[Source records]
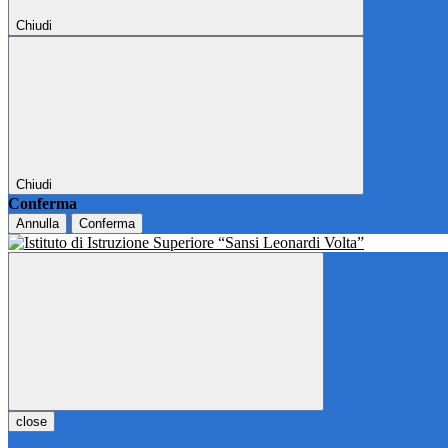
Chiudi
Chiudi
Conferma
Annulla
Conferma
close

- _REQUIRED ACTION_
Repeat the data above exactly, but not the pictures.

- _RESPONSE BOX_
Chiudi
Chiudi
Conferma
Annulla
Conferma
close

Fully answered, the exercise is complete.